__Exercise inputs__
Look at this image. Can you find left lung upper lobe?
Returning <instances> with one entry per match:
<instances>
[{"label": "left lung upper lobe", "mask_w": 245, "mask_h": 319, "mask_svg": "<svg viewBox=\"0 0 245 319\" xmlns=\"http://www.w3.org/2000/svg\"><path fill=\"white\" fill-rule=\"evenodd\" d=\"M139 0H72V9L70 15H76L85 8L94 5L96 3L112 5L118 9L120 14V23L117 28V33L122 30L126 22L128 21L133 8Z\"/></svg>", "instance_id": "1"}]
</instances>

__What you should do__
An exact reproduction of the data is required. Leave nothing out.

__Answer below__
Look at this image. Can you find left lung upper lobe?
Returning <instances> with one entry per match:
<instances>
[{"label": "left lung upper lobe", "mask_w": 245, "mask_h": 319, "mask_svg": "<svg viewBox=\"0 0 245 319\" xmlns=\"http://www.w3.org/2000/svg\"><path fill=\"white\" fill-rule=\"evenodd\" d=\"M139 0H72V9L70 15H76L85 8L94 5L96 3L112 5L118 9L120 14V23L117 28V33L122 30L126 22L128 21L133 8Z\"/></svg>", "instance_id": "1"}]
</instances>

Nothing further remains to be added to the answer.